The records =

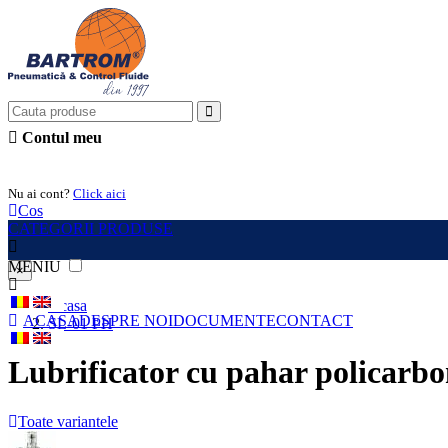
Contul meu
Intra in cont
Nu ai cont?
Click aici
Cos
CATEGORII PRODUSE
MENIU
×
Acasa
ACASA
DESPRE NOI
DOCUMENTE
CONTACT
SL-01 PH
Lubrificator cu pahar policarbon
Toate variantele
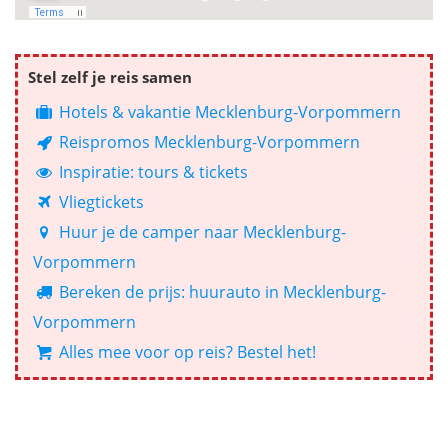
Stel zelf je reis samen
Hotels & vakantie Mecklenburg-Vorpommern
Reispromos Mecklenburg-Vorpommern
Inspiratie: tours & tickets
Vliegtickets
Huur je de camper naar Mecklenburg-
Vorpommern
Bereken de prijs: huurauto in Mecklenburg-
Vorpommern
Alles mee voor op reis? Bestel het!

Goal of the exercise = For every line of the material that holds the word "Mecklenburg", make a copy.

Exercise response =
Hotels & vakantie Mecklenburg-Vorpommern
Reispromos Mecklenburg-Vorpommern
Huur je de camper naar Mecklenburg-
Bereken de prijs: huurauto in Mecklenburg-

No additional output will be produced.